#### Work request:
Only the lines from the one containing "Назад к списку новостей" through the end of the entries are wanted, retyped exactly and without pictures.

[Records from a data collection]
----
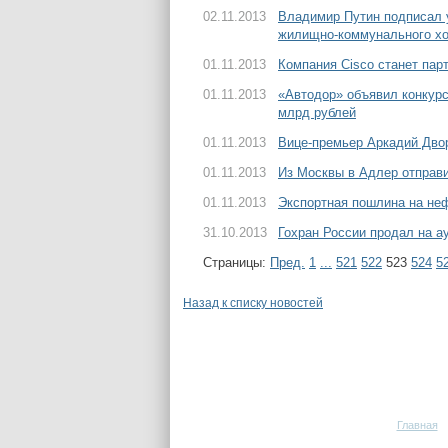
02.11.2013
Владимир Путин подписал у
жилищно-коммунального х
01.11.2013
Компания Cisco станет пар
01.11.2013
«Автодор» объявил конкурс
млрд рублей
01.11.2013
Вице-премьер Аркадий Дво
01.11.2013
Из Москвы в Адлер отправ
01.11.2013
Экспортная пошлина на неф
31.10.2013
Гохран России продал на а
Страницы:
Пред.
1
...
521
522
523
524
5
Назад к списку новостей
Главная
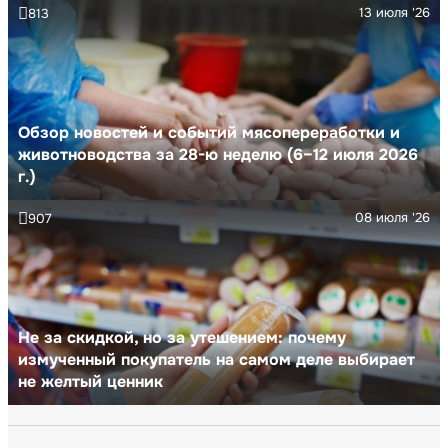
13 июля '26
813
Обзор новостей и событий мясопереработки и
животноводства за 28-ю неделю (6–12 июля 2026
г.)
08 июля '26
907
Не за скидкой, но за утешением: почему
измученный покупатель на самом деле выбирает
не желтый ценник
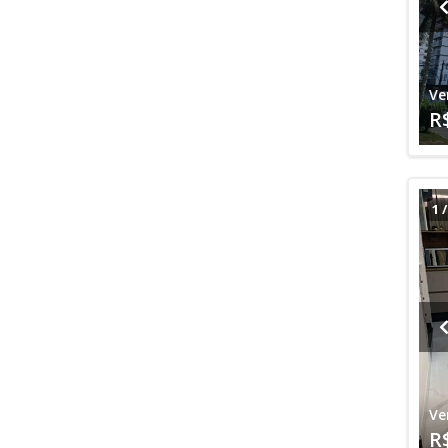
Ve
R
1
Ve
R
----
#### Solution to this task:
Назад к списку новостей
Главная
13 июля '26
813
Обзор новостей и событий мясопереработки и
животноводства за 28-ю неделю (6–12 июля 2026
г.)
08 июля '26
907
Не за скидкой, но за утешением: почему
измученный покупатель на самом деле выбирает
не желтый ценник
Ve
R
1
Ve
R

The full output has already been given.